In Monday’s New York Times, Jennifer Steinhauer makes the case that Senate Republicans are fed up with Donald Trump punching himself in the face:
Several Republicans have openly questioned Mr. Trump’s decision to fire the F.B.I. director, James B. Comey, and even lawmakers who supported the move have complained privately that it was poorly timed and disruptive to their work. Many were dismayed when Mr. Trump seemed to then threaten Mr. Comey not to leak negative information about him.
As they pursue their own agenda, Republican senators are drafting a health care bill with little White House input, seeking to avoid the public relations pitfalls that befell the House as it passed its own deeply unpopular version. Republicans are also pushing back on the president’s impending budget request — including, notably, a provision that would nearly eliminate funding for the national drug control office amid an opioid epidemic. And many high-ranking Republicans have said they will not support any move by Mr. Trump to withdraw from the North American Free Trade Agreement.
There’s an interesting dynamic at play here, to be sure. One of the consequences of Trump’s semi-hostile takeover of the Republican Party is that, for all of his talk of leading a great political movement, there are few people in Congress (especially in the Senate) who are dependent on him, or who could be characterized as “Trump Republicans.” Despite being president, Trump has done little to make the case that he’s leading the party, and has struggled to whip Republicans in Congress when necessary. He may have presented the House’s passage of the AHCA as a historic victory (which it wasn’t) but that remains an outlier. Senate Republicans greeted its passage by rolling their eyes.

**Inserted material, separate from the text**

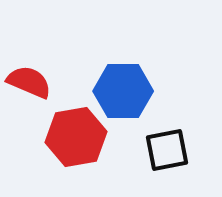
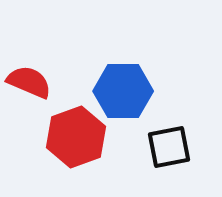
red hexagon: rotated 10 degrees counterclockwise
black square: moved 2 px right, 3 px up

And yet, Senate Republicans have hardly broken ranks with the president, even if some were sort of critical of the Comey firing. Instead they’ve retreated back into a familiar position—the same crouch they went into after the Access Hollywood tape dropped. They basically are trying to ignore Trump’s most explosive actions, and avoid taking any fallout, without doing anything remotely constructive. They’re still voting for Trump’s agenda, with some exceptions, because cutting taxes for the rich and ending regulations that help keep air and water clear is a priority they both share. They’re still holding up the Russia investigation—running interference during hearings by focusing on unmasking and leaking and largely ignoring calls for a special prosecutor. Senate Republicans have done little to slow Trump or his agenda, even if they’re uneasy with the fact that he is clearly unstable. If the tepid response to James Comey’s firing is what Senate Republicans “breaking away” from Donald Trump looks like, then we’re screwed.